In a military cell, Strand bribes a guardsman to save a feverish Nick from being moved. Strand later recruits Nick for an escape plot. The group drives to the National Guard's headquarters to rescue Liza, Griselda, and Nick. Travis' group reach the holding cells and set the detainees free before reuniting with Nick, Liza, and Strand. They try to escape through the medical ward, where they discover Dr. Exner has euthanized all of the patients. Dr. Exner tells them of an escape route before presumably committing suicide. Before they can escape, the group encounters Adams, who shoots Ofelia in the arm. Enraged, Travis brutally beats Adams and leaves him for dead. Strand leads the group to his oceanside mansion, where he reveals to Nick that he owns a yacht which he plans to escape on, called the Abigail.

Season 2

The group evacuates to the Abigail as the military bombs Los Angeles, in an attempt to contain the outbreak. Out at sea, the group comes across another boat full of survivors, but Strand refuses to pick them up. Strand informs the group they are heading to San Diego. Alicia mans the radio, only to hear distress calls, and she strikes up a conversation with another seaborne survivor named Jack. Madison becomes concerned at how Strand refuses to sleep, and Daniel tells her he is suspicious of Strand's motives. Once they are far enough out to sea, the group holds a funeral for Liza and buries her at sea. Strand threatens to throw overboard anyone who disobeys him. The group docks on a nearby island to escape pursuit of the unknown ship. They soon have to leave because George poisoned his entire family as part of a suicide pact, and the group are forced to leave the remainder of George's family behind on the island. With the news that San Diego has been burned down, it is revealed that Strand intended to go to Mexico the entire time. On the way to Mexico the boat's cooling system is clogged up and Strand orders Travis to fix it. They meet a woman named Alex and a boy who is badly burned. They agree to be towed behind the boat, but in the middle of the night Strand cuts the rope. When some bandits take the Abigail they capture the group, but Strand tries to raft, but the raft is shot while escaping and begins to sink slowly. After being saved and after reuniting with his partner; Luis, Strand felt indebted to Madison for rescuing him from an inevitable death and supporting the woman when she decided to make a trade with the bandits who had stolen the ship to get Travis and Alicia back. Additionally, Victor was confronted by Madison for sending Nick to look for his partner and barred from using him again on one of his errands. Strand arranges to pay the Mexican military for safe passage, but a shooting ensues that leaves two officers and Luis, Strand's contact, dead, Strand discovers that Thomas has been bitten and is dying and he decides to end his suffering. After killing Thomas, Celia is furious and demands that Strand and the group leave, shortly after Nick brings her Luis, Celia's walking son and so he lets the group stay, but Strand must go, when Daniel sets fire the mansion, Strand helps the rest of the group escape the fire.

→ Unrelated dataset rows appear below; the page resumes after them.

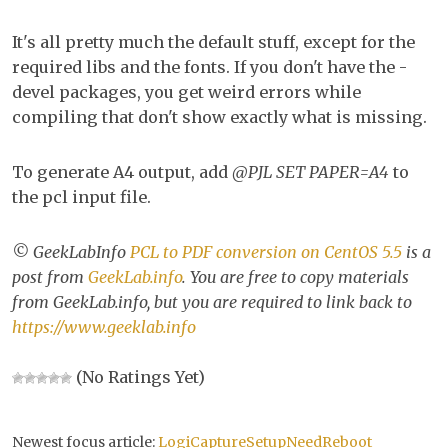
It's all pretty much the default stuff, except for the
required libs and the fonts. If you don't have the -
devel packages, you get weird errors while
compiling that don't show exactly what is missing.
To generate A4 output, add
@PJL SET PAPER=A4
to
the pcl input file.
© GeekLabInfo
PCL to PDF conversion on CentOS 5.5
is a
post from
GeekLab.info
. You are free to copy materials
from GeekLab.info, but you are required to link back to
https://www.geeklab.info
(No Ratings Yet)
Newest focus article:
LogiCaptureSetupNeedReboot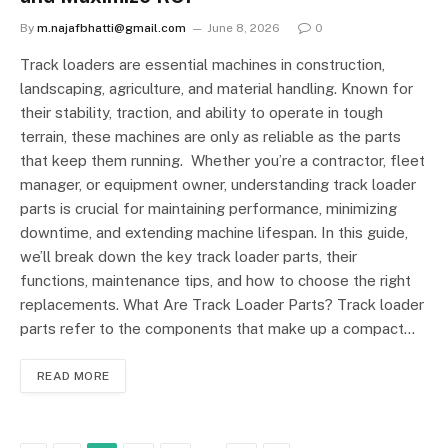
By
m.najafbhatti@gmail.com
June 8, 2026
0
Track loaders are essential machines in construction,
landscaping, agriculture, and material handling. Known for
their stability, traction, and ability to operate in tough
terrain, these machines are only as reliable as the parts
that keep them running. Whether you’re a contractor, fleet
manager, or equipment owner, understanding track loader
parts is crucial for maintaining performance, minimizing
downtime, and extending machine lifespan. In this guide,
we’ll break down the key track loader parts, their
functions, maintenance tips, and how to choose the right
replacements. What Are Track Loader Parts? Track loader
parts refer to the components that make up a compact…
READ MORE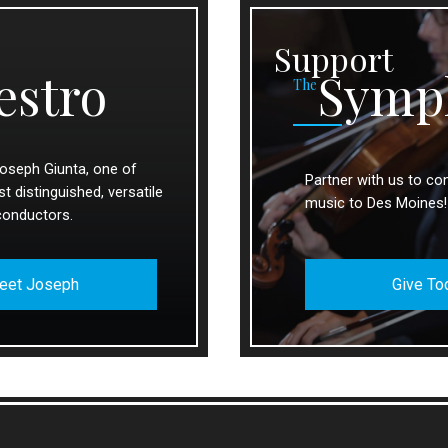
Support
estro
Symp
The
oseph Giunta, one of
Partner with us to con
 distinguished, versatile
music to Des Moines!
conductors.
eet Joseph
Give To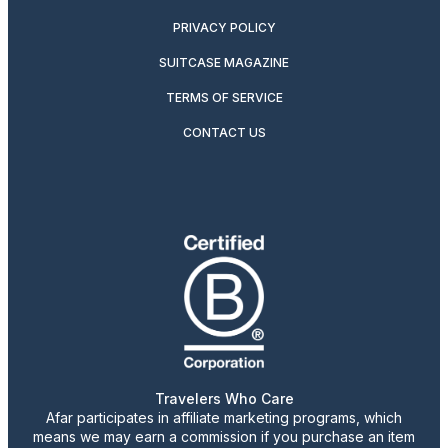
PRIVACY POLICY
SUITCASE MAGAZINE
TERMS OF SERVICE
CONTACT US
Travelers Who Care
Afar participates in affiliate marketing programs, which
means we may earn a commission if you purchase an item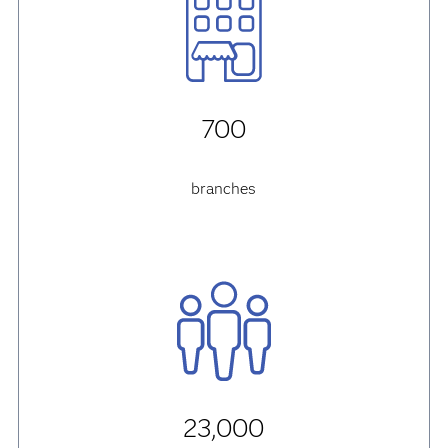
700
branches
23,000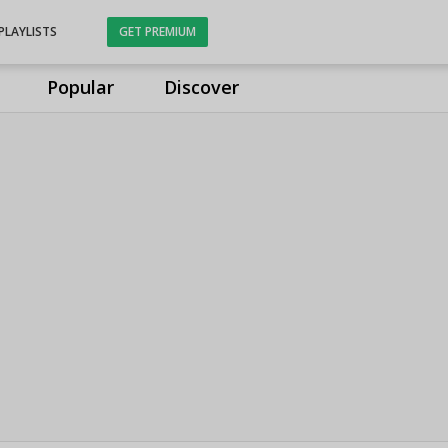
PLAYLISTS
GET PREMIUM
Popular
Discover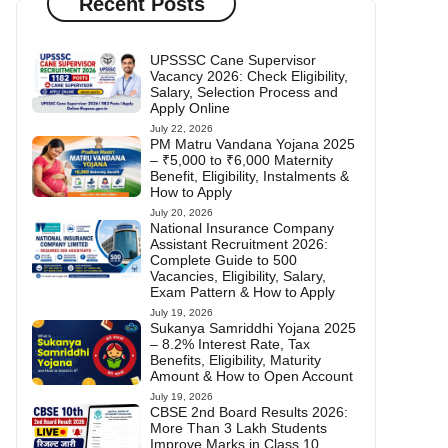
Recent Posts
UPSSSC Cane Supervisor
Vacancy 2026: Check Eligibility,
Salary, Selection Process and
Apply Online
July 22, 2026
PM Matru Vandana Yojana 2025
– ₹5,000 to ₹6,000 Maternity
Benefit, Eligibility, Instalments &
How to Apply
July 20, 2026
National Insurance Company
Assistant Recruitment 2026:
Complete Guide to 500
Vacancies, Eligibility, Salary,
Exam Pattern & How to Apply
July 19, 2026
Sukanya Samriddhi Yojana 2025
– 8.2% Interest Rate, Tax
Benefits, Eligibility, Maturity
Amount & How to Open Account
July 19, 2026
CBSE 2nd Board Results 2026:
More Than 3 Lakh Students
Improve Marks in Class 10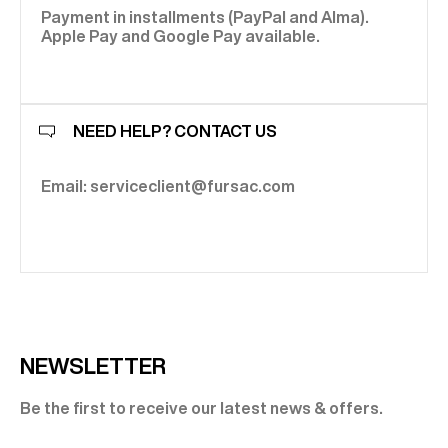
Payment in installments (PayPal and Alma).
Apple Pay and Google Pay available.
NEED HELP? CONTACT US
Email: serviceclient@fursac.com
NEWSLETTER
Be the first to receive our latest news & offers.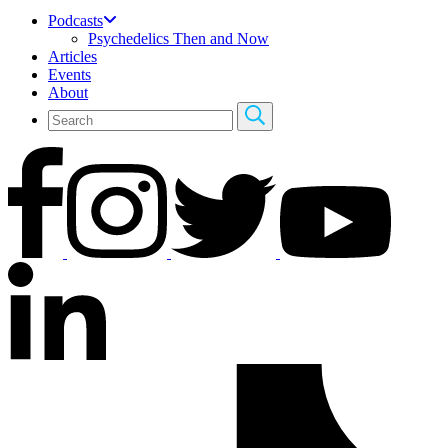
Podcasts
Psychedelics Then and Now
Articles
Events
About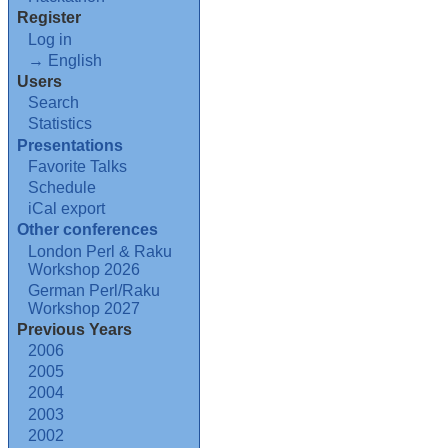
Register
Log in
→ English
Users
Search
Statistics
Presentations
Favorite Talks
Schedule
iCal export
Other conferences
London Perl & Raku
Workshop 2026
German Perl/Raku
Workshop 2027
Previous Years
2006
2005
2004
2003
2002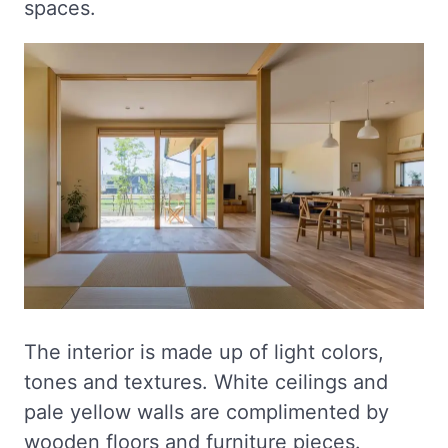
spaces.
The interior is made up of light colors,
tones and textures. White ceilings and
pale yellow walls are complimented by
wooden floors and furniture pieces.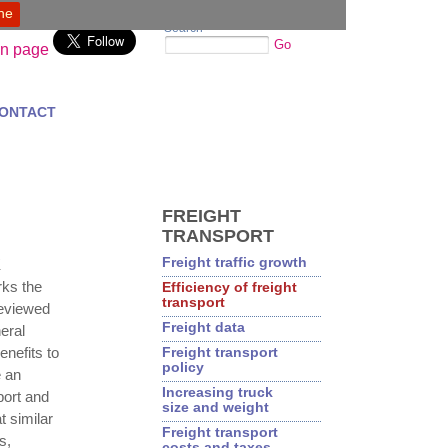
ine
Search
Go
ONTACT
FREIGHT
TRANSPORT
Freight traffic growth
K
ks the
Efficiency of freight
transport
reviewed
Freight data
eral
enefits to
Freight transport
policy
 an
Increasing truck
port and
size and weight
t similar
Freight transport
s,
costs and taxes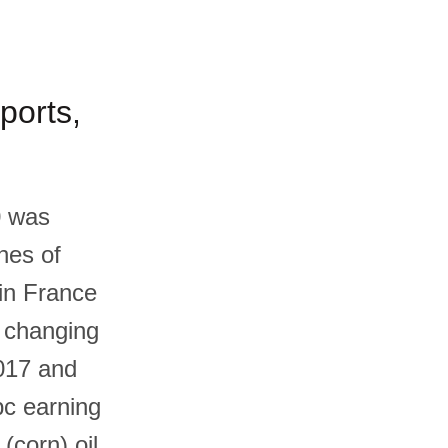
ports,
0 was
nes of
 in France
, changing
017 and
pc earning
corn) oil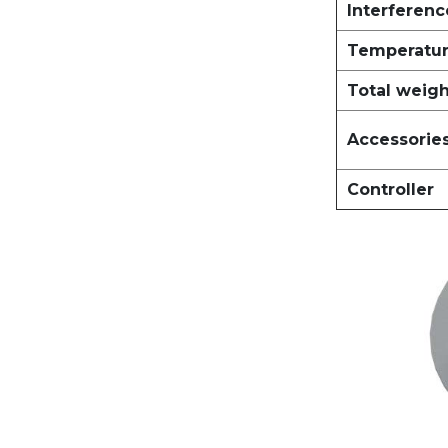
Interferen
Temperatur
Total weig
Accessorie
Controller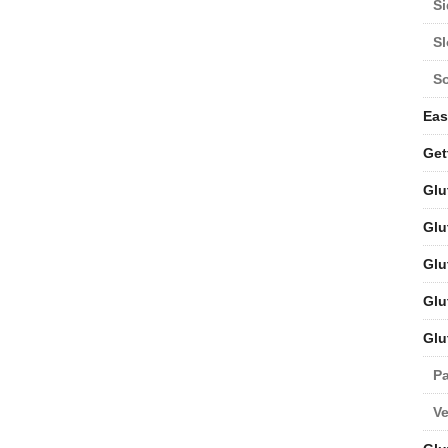
Si
S
S
Eas
Get
Glu
Glu
Glu
Glu
Glu
Pa
V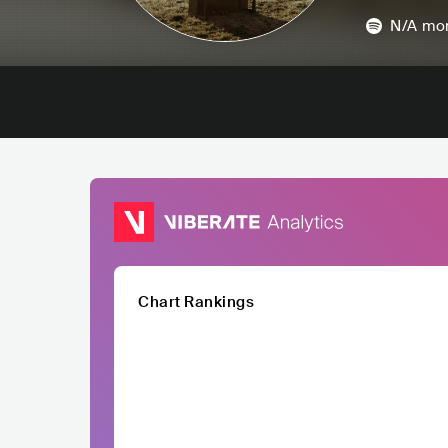
N/A
mon
Chart Rankings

Moments after the fire, Strand flees with Alicia, Madison and Ofelia to Abigail but they discover that the Abigail has been stolen, shortly after the group manages to settle in a Hotel in search of supplies, meanwhile, Madison and Strand get drunk at the bar while they express their various frustrations with life. However, a large horde of infected attack the hotel, trapping the four of them in. Using the technique of covering themselves with walker blood, Victor and Madison managed to pass unnoticed among the undead and managed to escape unscathed from the hotel. After discovering that the van in which they had traveled had disappeared, Strand quickly deduced that Ofelia or Alicia had been responsible and then the duo had no choice but to take refuge in the hotel again. Hearing the noises of someone calling for help, Victor and Madison managed to save Alicia, Elena and Hector from a group of infected just in time. Strand and Madison meet Oscar, the leader of the hotel's survivors and negotiate a truce with the. Madison, Strand, Alicia and other survivors begin the job of cleaning the hotel of the infected, the plan is successful and the survivors celebrate. Strand then goes to speak privately with Oscar, who is still mourning the death of his wife. Strand comforts Oscar and convinces him to finally let his wife go. Oscar gives Strand the key to the hotel room where his infected wife is imprisoned and Strand walks in to finish her off, immediately after which Strand is stabbed by Ilene, the mother of Oscar's wife, wounding him. It did not turn out to be serious but requires medical treatment. After recovering from his injuries, Madison informs Strand that Brandon and Derek are in the parking lot and that she suspects Chris is dead. Strand discourages her from telling Travis, as it would destroy the only thing keeping him going. It's the same hope Strand lost when Thomas died. Madison agrees that the news about Chris would break Travis. After Travis beats Brandon and Derek to death, Madison insists that they should leave the hotel with him, but Strand refuses to have anything to do with the plan. Later, after the residents attempt to kill Travis when Oscar Diaz dies from his injuries, Alicia kills Andrés and Strand appears to help them and forces Hector and the residents to leave Madison, Alicia, and Travis alone at gunpoint. Strand helps the three escape, but insisted on staying at the hotel.

Season 3

Season 4

Season 5

Season 6

Season 7

Development and reception
Domingo made his debut in the first-season episode "Cobalt". For the second season, Domingo was promoted to a series regular, and would later become a prominent character. Matt Fowler for IGN described him as a weird, suited "Randall Flagg" type character.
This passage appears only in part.